THE ESSENTIALS of the modern or post-Prohibition understanding of alcoholism first emerged in American popular and medical thought at the end of the 18th and beginning of the 19th century. Around that time a new paradigm was created (2); or, in Foucault's terms (1), the "gaze" of the observer shifted then to a new configuration -- a new gestalt.

This new paradigm or model defined addiction as a central problem in drug use and diagnosed it as a disease, or disease-like. The idea that alcoholism is a progressive disease -- the chief symptom of which is loss of control over drinking behavior, and whose only remedy is abstinence from all alcoholic beverages -- is now about 175 or 200 years old, but no older.

This new paradigm constituted a radical break with traditional ideas about the problems involved in drinking alcohol. During the 17th century, and for most of the 18th, the assumption was that people drank and got drunk because they wanted to, and not because they "had" to.

In colonial thought, alcohol did not permanently disable the will; it was not addicting, and habitual drunkenness was not regarded as a disease. With very few exceptions, colonial Americans did not use a vocabulary of compulsion with regard to alcoholic beverages.
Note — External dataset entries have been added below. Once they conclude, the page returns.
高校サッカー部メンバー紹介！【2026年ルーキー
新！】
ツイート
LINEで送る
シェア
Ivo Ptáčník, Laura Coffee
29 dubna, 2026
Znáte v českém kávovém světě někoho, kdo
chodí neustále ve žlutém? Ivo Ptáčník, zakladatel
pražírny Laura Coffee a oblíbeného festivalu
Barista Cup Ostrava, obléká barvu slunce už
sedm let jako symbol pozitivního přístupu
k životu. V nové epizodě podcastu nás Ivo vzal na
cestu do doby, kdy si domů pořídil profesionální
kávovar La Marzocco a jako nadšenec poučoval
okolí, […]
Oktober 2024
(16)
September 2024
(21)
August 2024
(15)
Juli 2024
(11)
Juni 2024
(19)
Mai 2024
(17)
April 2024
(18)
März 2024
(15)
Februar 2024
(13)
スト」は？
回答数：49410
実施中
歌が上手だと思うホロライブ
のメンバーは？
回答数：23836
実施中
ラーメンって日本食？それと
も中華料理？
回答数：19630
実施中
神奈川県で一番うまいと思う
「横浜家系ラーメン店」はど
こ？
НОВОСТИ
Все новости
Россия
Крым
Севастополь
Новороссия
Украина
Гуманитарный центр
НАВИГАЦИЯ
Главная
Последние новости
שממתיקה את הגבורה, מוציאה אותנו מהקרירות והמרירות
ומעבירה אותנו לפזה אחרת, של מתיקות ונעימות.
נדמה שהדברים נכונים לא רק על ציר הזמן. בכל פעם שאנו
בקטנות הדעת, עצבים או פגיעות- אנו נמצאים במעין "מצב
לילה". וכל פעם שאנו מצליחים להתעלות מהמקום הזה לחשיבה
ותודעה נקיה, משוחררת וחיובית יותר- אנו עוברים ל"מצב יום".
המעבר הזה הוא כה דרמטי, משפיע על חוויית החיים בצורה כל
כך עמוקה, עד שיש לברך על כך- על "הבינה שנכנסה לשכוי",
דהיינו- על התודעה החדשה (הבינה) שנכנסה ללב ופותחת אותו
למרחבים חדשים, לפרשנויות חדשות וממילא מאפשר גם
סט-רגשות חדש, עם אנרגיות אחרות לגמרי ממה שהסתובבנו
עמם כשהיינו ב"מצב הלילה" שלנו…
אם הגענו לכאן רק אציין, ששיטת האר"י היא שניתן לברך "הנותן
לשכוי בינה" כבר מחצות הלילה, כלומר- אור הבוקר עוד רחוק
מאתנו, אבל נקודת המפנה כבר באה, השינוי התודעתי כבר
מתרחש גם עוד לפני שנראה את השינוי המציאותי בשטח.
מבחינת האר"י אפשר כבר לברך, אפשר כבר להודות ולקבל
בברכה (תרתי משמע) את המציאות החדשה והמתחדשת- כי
At the end of the 18th century and in the early years of the l9th some Americans began to report for the first time that they were addicted to alcohol: They said they experienced overwhelming and irresistible desires for liquor. Laymen and physicians associated with the newly created temperance organizations developed theories about addiction and brought the experience of it to public attention.

Throughout the l9th century, people associated with the temperance movement argued that inebriety, intemperance or habitual drunkenness was a disease, and a natural consequence of the moderate use of alcoholic beverages. Indeed, the idea that drugs are inherently addicting was first systematically worked out for alcohol and then extended to other substances. Long before opium was popularly accepted as addicting, alcohol was so regarded (e.g., 3-7).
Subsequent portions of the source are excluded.